Die Freude über die Badesaison und die Sommerferien ist mancherorts gedämpft. In Vorderweißenbach bleibt zum Beispiel heuer das Freibad geschlossen. Steigende Energiekosten oder Sanierungsarbeiten dämpfen die positiven Sommergefühle vieler Bürgermeister. „Die Freibäder im Bezirk sind Plätze des sozialen Miteinanders – hier kommen die Leute zusammen, hier lernen unsere Kinder Schwimmen“, ist sich Herbert Enzenhofer (SP), der Bezirksvorsitzende des Gemeindeverwaltungsverbandes, mit Landesrat Michael Lindner (SP) einig.
Deshalb sollen aus Sicht Lindners die Richtlinien für Bäder grundlegend überarbeitet werden. Dazu gehört eine attraktive Mitfinanzierung des Landes. Ansonsten können die Gemeinden notwendige Ersatzinvestitionen und Sanierungen schwer bis gar nicht bewältigen.

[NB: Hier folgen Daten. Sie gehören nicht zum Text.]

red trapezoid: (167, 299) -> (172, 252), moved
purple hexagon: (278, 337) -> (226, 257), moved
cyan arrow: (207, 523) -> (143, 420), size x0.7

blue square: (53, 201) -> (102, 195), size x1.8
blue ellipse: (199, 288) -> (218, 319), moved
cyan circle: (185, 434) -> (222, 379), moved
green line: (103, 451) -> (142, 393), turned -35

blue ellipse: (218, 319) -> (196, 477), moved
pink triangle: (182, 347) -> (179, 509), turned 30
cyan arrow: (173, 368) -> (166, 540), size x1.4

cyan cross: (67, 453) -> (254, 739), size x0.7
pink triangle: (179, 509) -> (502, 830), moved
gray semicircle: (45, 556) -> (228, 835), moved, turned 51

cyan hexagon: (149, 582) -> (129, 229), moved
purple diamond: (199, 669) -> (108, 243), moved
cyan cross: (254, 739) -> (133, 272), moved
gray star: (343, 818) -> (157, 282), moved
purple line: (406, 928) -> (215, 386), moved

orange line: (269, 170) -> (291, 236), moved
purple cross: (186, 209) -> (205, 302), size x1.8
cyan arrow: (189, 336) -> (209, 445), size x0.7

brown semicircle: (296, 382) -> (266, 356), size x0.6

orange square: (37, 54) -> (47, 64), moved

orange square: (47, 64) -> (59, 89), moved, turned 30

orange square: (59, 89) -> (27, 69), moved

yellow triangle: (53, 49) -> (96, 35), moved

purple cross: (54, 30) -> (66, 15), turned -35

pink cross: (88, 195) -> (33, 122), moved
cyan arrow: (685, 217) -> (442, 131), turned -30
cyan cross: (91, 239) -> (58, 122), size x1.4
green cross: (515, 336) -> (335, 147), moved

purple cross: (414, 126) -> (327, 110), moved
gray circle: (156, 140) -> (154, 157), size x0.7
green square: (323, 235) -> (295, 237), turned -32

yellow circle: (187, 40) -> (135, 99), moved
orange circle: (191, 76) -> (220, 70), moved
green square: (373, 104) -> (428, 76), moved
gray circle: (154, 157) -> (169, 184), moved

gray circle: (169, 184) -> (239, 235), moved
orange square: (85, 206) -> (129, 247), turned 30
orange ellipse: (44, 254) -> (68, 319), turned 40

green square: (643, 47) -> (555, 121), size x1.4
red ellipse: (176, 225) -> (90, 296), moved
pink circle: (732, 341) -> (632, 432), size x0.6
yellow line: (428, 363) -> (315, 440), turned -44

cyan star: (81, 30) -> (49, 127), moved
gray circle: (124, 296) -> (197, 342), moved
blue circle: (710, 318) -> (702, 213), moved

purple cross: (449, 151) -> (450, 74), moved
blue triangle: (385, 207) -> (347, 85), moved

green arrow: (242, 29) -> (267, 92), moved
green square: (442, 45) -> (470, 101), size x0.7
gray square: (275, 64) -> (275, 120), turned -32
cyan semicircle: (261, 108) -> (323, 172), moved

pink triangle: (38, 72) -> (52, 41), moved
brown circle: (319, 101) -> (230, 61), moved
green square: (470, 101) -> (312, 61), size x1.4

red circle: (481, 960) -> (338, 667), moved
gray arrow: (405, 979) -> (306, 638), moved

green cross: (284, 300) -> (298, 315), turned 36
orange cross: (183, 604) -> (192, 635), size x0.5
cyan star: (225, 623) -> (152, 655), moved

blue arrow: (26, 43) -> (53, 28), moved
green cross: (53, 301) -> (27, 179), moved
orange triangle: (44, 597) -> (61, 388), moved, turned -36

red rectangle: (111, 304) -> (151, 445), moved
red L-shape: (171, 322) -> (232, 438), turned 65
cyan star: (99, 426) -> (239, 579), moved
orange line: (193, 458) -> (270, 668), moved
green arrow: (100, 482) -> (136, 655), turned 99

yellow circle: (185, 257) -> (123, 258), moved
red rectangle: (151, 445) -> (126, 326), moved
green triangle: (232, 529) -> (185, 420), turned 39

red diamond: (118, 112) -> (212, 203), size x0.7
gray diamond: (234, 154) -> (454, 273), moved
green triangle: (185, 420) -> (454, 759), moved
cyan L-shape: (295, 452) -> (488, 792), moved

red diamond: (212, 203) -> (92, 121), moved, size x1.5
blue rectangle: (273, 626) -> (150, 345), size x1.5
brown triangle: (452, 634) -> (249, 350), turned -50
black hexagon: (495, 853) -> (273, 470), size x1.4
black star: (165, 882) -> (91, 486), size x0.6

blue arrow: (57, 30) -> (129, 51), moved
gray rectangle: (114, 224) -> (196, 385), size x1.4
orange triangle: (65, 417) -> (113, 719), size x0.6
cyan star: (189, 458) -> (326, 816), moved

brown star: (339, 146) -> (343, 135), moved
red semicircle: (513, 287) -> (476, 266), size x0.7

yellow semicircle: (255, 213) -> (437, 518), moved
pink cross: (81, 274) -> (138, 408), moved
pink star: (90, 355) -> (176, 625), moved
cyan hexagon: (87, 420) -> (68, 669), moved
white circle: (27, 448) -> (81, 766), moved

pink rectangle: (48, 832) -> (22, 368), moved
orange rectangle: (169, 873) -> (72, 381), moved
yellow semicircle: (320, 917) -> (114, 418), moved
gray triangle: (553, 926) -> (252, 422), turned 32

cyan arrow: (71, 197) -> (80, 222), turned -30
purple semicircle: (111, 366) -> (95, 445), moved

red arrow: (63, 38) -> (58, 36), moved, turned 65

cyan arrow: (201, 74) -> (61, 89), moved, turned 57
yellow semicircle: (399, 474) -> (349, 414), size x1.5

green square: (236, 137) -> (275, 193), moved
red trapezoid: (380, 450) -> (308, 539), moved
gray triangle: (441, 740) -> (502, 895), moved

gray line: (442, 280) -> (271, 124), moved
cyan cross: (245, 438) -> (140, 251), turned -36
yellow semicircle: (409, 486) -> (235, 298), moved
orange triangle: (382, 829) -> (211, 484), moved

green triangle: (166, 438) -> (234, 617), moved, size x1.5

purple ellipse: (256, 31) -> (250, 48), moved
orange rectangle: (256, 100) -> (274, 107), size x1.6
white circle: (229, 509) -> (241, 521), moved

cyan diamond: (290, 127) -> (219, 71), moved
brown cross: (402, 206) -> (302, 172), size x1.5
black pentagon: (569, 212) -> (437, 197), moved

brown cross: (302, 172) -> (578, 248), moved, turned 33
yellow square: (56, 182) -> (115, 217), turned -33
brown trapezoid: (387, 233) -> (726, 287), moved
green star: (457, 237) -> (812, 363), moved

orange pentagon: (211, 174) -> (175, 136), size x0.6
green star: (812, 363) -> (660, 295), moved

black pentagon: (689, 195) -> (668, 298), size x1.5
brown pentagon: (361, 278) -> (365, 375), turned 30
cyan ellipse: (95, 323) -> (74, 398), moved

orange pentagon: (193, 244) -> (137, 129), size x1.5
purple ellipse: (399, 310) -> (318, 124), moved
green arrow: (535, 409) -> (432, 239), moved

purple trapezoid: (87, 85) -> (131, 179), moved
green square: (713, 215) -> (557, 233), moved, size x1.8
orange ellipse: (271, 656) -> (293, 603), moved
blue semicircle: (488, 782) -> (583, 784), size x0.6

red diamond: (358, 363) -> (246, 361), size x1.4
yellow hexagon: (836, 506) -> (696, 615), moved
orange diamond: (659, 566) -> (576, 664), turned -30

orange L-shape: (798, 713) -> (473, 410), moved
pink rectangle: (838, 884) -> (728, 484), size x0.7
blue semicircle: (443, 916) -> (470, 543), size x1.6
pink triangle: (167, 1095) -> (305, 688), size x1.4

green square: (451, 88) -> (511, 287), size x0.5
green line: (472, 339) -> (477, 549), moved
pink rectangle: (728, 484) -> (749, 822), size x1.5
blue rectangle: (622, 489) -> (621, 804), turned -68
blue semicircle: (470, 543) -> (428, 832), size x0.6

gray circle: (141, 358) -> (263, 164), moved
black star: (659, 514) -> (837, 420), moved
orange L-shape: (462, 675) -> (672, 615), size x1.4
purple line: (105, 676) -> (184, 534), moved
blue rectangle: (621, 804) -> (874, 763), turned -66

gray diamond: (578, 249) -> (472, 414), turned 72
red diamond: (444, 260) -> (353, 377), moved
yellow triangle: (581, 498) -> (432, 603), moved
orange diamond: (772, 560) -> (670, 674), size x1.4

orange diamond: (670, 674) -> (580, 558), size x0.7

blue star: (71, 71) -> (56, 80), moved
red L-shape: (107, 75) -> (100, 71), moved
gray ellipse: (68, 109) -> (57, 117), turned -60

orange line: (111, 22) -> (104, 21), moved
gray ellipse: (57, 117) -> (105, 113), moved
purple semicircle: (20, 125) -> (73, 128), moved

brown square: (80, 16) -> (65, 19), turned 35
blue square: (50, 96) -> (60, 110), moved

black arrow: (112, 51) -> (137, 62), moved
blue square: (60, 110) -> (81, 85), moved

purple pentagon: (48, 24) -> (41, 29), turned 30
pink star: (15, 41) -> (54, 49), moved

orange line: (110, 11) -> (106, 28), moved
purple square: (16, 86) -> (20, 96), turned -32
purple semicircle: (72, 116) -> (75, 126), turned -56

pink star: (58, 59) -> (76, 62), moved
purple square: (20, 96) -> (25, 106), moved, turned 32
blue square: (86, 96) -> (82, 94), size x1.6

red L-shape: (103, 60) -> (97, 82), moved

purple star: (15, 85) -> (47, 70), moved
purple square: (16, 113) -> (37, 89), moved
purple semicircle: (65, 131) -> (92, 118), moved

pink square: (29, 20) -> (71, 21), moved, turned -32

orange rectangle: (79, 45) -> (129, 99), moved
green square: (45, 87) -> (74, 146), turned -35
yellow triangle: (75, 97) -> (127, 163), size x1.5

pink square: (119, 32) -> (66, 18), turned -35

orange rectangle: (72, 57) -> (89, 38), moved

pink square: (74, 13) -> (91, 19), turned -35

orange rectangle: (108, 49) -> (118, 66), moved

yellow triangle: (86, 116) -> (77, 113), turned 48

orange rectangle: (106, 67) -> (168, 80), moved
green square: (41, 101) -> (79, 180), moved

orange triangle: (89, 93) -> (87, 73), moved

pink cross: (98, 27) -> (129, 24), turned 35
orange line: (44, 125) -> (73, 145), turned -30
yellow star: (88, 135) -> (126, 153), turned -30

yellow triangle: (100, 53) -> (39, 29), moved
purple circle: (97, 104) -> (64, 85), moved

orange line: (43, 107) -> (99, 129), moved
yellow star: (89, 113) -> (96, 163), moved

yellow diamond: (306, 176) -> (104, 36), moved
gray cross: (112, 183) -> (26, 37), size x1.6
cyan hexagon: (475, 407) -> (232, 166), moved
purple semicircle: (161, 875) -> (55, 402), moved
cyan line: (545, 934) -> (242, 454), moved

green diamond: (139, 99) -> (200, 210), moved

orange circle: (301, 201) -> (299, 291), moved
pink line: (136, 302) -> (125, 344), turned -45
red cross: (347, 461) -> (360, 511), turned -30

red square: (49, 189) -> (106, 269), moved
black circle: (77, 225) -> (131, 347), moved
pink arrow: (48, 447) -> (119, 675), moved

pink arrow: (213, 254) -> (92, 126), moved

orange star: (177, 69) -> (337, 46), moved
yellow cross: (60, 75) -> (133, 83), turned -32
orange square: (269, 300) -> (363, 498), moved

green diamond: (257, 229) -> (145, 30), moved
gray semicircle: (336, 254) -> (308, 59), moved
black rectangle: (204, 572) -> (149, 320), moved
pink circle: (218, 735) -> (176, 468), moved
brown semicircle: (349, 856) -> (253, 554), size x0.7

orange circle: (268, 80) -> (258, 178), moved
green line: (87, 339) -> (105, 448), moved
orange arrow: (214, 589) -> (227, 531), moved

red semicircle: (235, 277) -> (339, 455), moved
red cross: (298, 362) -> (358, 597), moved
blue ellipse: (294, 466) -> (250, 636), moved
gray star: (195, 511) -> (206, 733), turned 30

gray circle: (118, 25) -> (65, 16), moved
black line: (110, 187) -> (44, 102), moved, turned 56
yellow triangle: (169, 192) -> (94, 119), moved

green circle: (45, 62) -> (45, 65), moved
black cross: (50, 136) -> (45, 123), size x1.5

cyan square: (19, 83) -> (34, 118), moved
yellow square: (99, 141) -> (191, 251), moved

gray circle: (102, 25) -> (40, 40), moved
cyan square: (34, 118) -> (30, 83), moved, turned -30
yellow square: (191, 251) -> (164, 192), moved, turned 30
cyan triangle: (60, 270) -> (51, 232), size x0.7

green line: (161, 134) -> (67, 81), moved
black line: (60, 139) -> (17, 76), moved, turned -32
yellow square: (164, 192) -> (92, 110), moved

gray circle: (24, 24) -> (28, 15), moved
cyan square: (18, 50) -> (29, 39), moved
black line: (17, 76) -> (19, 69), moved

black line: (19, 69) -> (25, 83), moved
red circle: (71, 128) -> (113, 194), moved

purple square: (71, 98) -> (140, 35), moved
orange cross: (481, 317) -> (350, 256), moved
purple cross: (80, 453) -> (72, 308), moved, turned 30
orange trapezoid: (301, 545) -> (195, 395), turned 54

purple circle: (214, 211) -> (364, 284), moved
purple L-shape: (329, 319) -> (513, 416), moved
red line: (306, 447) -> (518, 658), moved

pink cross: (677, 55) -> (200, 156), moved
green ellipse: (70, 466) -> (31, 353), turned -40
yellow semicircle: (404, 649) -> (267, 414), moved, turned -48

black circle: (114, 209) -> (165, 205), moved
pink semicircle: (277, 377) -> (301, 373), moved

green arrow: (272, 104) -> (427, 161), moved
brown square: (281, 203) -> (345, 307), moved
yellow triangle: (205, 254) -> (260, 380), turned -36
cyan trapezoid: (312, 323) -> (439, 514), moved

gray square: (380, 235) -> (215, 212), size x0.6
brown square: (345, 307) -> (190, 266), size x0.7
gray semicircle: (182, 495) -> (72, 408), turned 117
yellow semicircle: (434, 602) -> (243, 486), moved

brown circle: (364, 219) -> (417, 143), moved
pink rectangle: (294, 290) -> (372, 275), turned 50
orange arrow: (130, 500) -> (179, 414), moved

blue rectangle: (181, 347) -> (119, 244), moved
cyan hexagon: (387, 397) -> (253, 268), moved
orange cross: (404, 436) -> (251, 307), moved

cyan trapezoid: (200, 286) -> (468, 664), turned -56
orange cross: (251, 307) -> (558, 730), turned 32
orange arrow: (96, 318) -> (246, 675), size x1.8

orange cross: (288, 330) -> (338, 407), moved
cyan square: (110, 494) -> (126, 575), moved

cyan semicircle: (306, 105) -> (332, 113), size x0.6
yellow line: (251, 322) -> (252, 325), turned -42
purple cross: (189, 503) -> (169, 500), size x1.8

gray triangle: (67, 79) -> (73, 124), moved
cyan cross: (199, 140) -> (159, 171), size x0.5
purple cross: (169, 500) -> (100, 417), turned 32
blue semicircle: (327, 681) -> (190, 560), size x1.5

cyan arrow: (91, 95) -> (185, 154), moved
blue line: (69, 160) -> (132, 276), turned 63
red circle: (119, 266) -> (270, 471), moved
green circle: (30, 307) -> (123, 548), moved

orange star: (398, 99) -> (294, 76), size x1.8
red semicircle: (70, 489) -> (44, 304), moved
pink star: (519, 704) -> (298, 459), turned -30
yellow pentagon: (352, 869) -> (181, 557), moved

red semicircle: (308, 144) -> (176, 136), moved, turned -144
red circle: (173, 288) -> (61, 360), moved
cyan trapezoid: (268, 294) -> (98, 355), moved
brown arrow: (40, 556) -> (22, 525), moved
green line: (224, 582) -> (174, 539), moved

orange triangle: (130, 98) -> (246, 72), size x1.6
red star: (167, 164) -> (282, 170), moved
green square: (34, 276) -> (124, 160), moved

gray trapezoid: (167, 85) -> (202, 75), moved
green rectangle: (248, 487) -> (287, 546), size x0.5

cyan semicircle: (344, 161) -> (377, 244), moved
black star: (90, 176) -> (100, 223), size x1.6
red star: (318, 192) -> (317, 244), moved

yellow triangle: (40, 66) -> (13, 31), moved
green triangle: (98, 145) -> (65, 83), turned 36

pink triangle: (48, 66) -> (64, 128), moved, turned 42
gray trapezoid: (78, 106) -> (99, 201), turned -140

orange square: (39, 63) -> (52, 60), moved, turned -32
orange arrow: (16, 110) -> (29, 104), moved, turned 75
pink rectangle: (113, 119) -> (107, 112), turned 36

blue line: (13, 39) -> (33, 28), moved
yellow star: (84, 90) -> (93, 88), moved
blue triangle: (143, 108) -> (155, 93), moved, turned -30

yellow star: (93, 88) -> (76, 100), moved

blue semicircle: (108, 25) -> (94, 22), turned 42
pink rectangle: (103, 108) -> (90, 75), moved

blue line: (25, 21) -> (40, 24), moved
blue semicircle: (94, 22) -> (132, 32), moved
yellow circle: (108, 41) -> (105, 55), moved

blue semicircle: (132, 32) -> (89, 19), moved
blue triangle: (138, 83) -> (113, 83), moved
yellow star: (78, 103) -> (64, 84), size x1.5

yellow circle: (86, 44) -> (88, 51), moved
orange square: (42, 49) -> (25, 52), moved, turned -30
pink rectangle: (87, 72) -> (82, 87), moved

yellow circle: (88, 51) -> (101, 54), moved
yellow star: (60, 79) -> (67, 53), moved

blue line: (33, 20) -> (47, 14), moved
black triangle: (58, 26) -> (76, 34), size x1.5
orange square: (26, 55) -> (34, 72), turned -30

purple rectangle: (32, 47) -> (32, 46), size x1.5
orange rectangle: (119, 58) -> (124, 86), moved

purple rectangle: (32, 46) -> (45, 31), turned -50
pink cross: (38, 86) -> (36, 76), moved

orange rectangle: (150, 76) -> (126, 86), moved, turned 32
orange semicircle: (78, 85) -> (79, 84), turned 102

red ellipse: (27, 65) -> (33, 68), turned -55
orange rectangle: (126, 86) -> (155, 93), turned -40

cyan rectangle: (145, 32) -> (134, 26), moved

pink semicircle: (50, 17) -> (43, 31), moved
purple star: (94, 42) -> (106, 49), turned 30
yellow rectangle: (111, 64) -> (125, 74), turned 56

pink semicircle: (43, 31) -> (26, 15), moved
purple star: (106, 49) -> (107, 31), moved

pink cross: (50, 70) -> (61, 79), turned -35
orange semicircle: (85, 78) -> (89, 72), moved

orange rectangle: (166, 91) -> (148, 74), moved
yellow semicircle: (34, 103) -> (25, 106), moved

Michael Lindner schlägt daher vor, Bäder wie andere wichtige kommunale Projekte nach der Projektförderquote der Gemeinden zu fördern. Das bedeutet: Bei finanzschwachen Gemeinden, deren es viele im Bezirk gibt, wären somit Förderquoten von bis zu 80 Prozent möglich.
„Viele Gemeinden stehen vor der Herausforderung, dass mittelfristig höhere Investitionen in die – oftmals in den 1970er-Jahren errichteten – Bäder anfallen werden. Da Freibäder aber vom Land deutlich weniger Unterstützung als andere kommunale Projekte erhalten, stellen Sanierungen für unsere Kommunen im Bezirk oftmals eine große Herausforderung dar. Dabei sind Bäder von unschätzbarem Wert“, fasst Enzenhofer zusammen.